• **WHAT IS BEING ASKED**:
The listing below is to be copied exactly, with pictures excluded.

• **DATA**:
= = = =

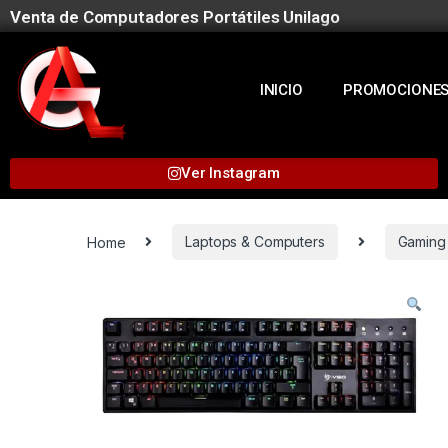
Venta de Computadores Portátiles Unilago
INICIO
PROMOCIONE
Ver Instagram
Home
Laptops & Computers
Gaming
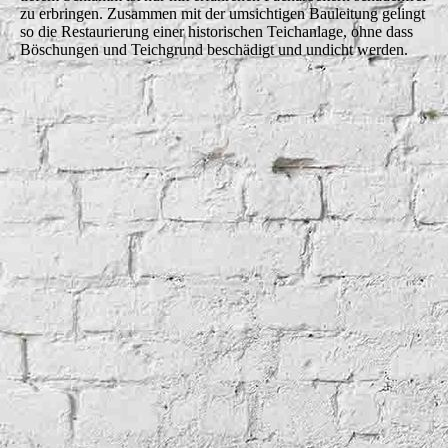
zu erbringen. Zusammen mit der umsichtigen Bauleitung gelingt
so die Restaurierung einer historischen Teichanlage, ohne dass
Böschungen und Teichgrund beschädigt und undicht werden.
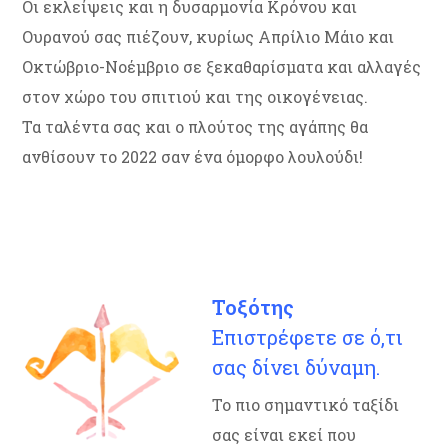
Οι εκλείψεις και η δυσαρμονία Κρόνου και
Ουρανού σας πιέζουν, κυρίως Απρίλιο Μάιο και
Οκτώβριο-Νοέμβριο σε ξεκαθαρίσματα και αλλαγές
στον χώρο του σπιτιού και της οικογένειας.
Τα ταλέντα σας και ο πλούτος της αγάπης θα
ανθίσουν το 2022 σαν ένα όμορφο λουλούδι!
Τοξότης
Επιστρέφετε σε ό,τι
σας δίνει δύναμη.
Το πιο σημαντικό ταξίδι
σας είναι εκεί που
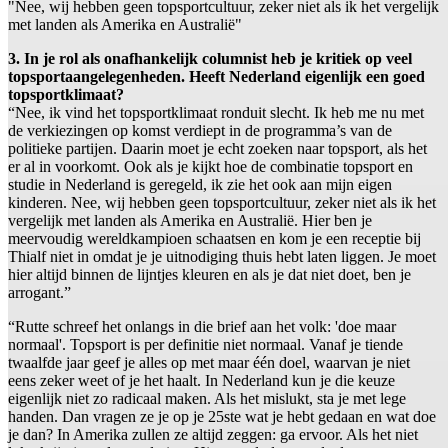
"Nee, wij hebben geen topsportcultuur, zeker niet als ik het vergelijk
met landen als Amerika en Australië"
3. In je rol als onafhankelijk columnist heb je kritiek op veel
topsportaangelegenheden. Heeft Nederland eigenlijk een goed
topsportklimaat?
“Nee, ik vind het topsportklimaat ronduit slecht. Ik heb me nu met
de verkiezingen op komst verdiept in de programma’s van de
politieke partijen. Daarin moet je echt zoeken naar topsport, als het
er al in voorkomt. Ook als je kijkt hoe de combinatie topsport en
studie in Nederland is geregeld, ik zie het ook aan mijn eigen
kinderen. Nee, wij hebben geen topsportcultuur, zeker niet als ik het
vergelijk met landen als Amerika en Australië. Hier ben je
meervoudig wereldkampioen schaatsen en kom je een receptie bij
Thialf niet in omdat je je uitnodiging thuis hebt laten liggen. Je moet
hier altijd binnen de lijntjes kleuren en als je dat niet doet, ben je
arrogant.”
“Rutte schreef het onlangs in die brief aan het volk: 'doe maar
normaal'. Topsport is per definitie niet normaal. Vanaf je tiende
twaalfde jaar geef je alles op met maar één doel, waarvan je niet
eens zeker weet of je het haalt. In Nederland kun je die keuze
eigenlijk niet zo radicaal maken. Als het mislukt, sta je met lege
handen. Dan vragen ze je op je 25ste wat je hebt gedaan en wat doe
je dan? In Amerika zullen ze altijd zeggen: ga ervoor. Als het niet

= = = =

• **RESULT FOR THIS TASK**:
Venta de Computadores Portátiles Unilago
INICIO
PROMOCIONE
Ver Instagram
Home
Laptops & Computers
Gaming
zu erbringen. Zusammen mit der umsichtigen Bauleitung gelingt
so die Restaurierung einer historischen Teichanlage, ohne dass
Böschungen und Teichgrund beschädigt und undicht werden.
Οι εκλείψεις και η δυσαρμονία Κρόνου και
Ουρανού σας πιέζουν, κυρίως Απρίλιο Μάιο και
Οκτώβριο-Νοέμβριο σε ξεκαθαρίσματα και αλλαγές
στον χώρο του σπιτιού και της οικογένειας.
Τα ταλέντα σας και ο πλούτος της αγάπης θα
ανθίσουν το 2022 σαν ένα όμορφο λουλούδι!
Τοξότης
Επιστρέφετε σε ό,τι
σας δίνει δύναμη.
Το πιο σημαντικό ταξίδι
σας είναι εκεί που
"Nee, wij hebben geen topsportcultuur, zeker niet als ik het vergelijk
met landen als Amerika en Australië"
3. In je rol als onafhankelijk columnist heb je kritiek op veel
topsportaangelegenheden. Heeft Nederland eigenlijk een goed
topsportklimaat?
“Nee, ik vind het topsportklimaat ronduit slecht. Ik heb me nu met
de verkiezingen op komst verdiept in de programma’s van de
politieke partijen. Daarin moet je echt zoeken naar topsport, als het
er al in voorkomt. Ook als je kijkt hoe de combinatie topsport en
studie in Nederland is geregeld, ik zie het ook aan mijn eigen
kinderen. Nee, wij hebben geen topsportcultuur, zeker niet als ik het
vergelijk met landen als Amerika en Australië. Hier ben je
meervoudig wereldkampioen schaatsen en kom je een receptie bij
Thialf niet in omdat je je uitnodiging thuis hebt laten liggen. Je moet
hier altijd binnen de lijntjes kleuren en als je dat niet doet, ben je
arrogant.”
“Rutte schreef het onlangs in die brief aan het volk: 'doe maar
normaal'. Topsport is per definitie niet normaal. Vanaf je tiende
twaalfde jaar geef je alles op met maar één doel, waarvan je niet
eens zeker weet of je het haalt. In Nederland kun je die keuze
eigenlijk niet zo radicaal maken. Als het mislukt, sta je met lege
handen. Dan vragen ze je op je 25ste wat je hebt gedaan en wat doe
je dan? In Amerika zullen ze altijd zeggen: ga ervoor. Als het niet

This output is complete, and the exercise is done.